(Transcribed page contents)
----------

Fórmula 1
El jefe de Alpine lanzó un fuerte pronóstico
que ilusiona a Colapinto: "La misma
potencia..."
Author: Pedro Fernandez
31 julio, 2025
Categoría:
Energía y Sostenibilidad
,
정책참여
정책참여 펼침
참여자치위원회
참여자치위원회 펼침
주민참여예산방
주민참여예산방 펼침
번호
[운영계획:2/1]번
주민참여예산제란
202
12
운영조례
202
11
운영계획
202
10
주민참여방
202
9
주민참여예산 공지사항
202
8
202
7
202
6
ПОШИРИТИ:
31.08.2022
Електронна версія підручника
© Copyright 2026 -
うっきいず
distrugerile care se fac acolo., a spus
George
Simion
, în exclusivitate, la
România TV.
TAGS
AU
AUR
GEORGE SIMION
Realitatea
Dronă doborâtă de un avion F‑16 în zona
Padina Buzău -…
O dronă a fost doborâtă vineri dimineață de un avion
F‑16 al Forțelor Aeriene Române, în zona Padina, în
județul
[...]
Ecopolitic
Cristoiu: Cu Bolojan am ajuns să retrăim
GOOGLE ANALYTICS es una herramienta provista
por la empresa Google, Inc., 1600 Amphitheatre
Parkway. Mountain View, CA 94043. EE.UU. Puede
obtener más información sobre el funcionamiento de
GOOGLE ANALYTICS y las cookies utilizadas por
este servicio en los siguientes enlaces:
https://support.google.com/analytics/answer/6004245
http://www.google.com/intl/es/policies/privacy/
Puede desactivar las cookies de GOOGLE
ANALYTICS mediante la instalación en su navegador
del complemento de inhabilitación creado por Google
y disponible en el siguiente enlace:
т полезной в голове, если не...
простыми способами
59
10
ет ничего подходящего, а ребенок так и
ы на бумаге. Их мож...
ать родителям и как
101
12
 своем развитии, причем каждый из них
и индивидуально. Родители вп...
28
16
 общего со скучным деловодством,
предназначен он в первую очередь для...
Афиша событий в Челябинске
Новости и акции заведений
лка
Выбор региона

----------

What you have to do →
Quote the records above exactly, from the first line through the line containing "Афиша событий в Челябинске", and nothing more.

Result for this exercise →
Fórmula 1
El jefe de Alpine lanzó un fuerte pronóstico
que ilusiona a Colapinto: "La misma
potencia..."
Author: Pedro Fernandez
31 julio, 2025
Categoría:
Energía y Sostenibilidad
,
정책참여
정책참여 펼침
참여자치위원회
참여자치위원회 펼침
주민참여예산방
주민참여예산방 펼침
번호
[운영계획:2/1]번
주민참여예산제란
202
12
운영조례
202
11
운영계획
202
10
주민참여방
202
9
주민참여예산 공지사항
202
8
202
7
202
6
ПОШИРИТИ:
31.08.2022
Електронна версія підручника
© Copyright 2026 -
うっきいず
distrugerile care se fac acolo., a spus
George
Simion
, în exclusivitate, la
România TV.
TAGS
AU
AUR
GEORGE SIMION
Realitatea
Dronă doborâtă de un avion F‑16 în zona
Padina Buzău -…
O dronă a fost doborâtă vineri dimineață de un avion
F‑16 al Forțelor Aeriene Române, în zona Padina, în
județul
[...]
Ecopolitic
Cristoiu: Cu Bolojan am ajuns să retrăim
GOOGLE ANALYTICS es una herramienta provista
por la empresa Google, Inc., 1600 Amphitheatre
Parkway. Mountain View, CA 94043. EE.UU. Puede
obtener más información sobre el funcionamiento de
GOOGLE ANALYTICS y las cookies utilizadas por
este servicio en los siguientes enlaces:
https://support.google.com/analytics/answer/6004245
http://www.google.com/intl/es/policies/privacy/
Puede desactivar las cookies de GOOGLE
ANALYTICS mediante la instalación en su navegador
del complemento de inhabilitación creado por Google
y disponible en el siguiente enlace:
т полезной в голове, если не...
простыми способами
59
10
ет ничего подходящего, а ребенок так и
ы на бумаге. Их мож...
ать родителям и как
101
12
 своем развитии, причем каждый из них
и индивидуально. Родители вп...
28
16
 общего со скучным деловодством,
предназначен он в первую очередь для...
Афиша событий в Челябинске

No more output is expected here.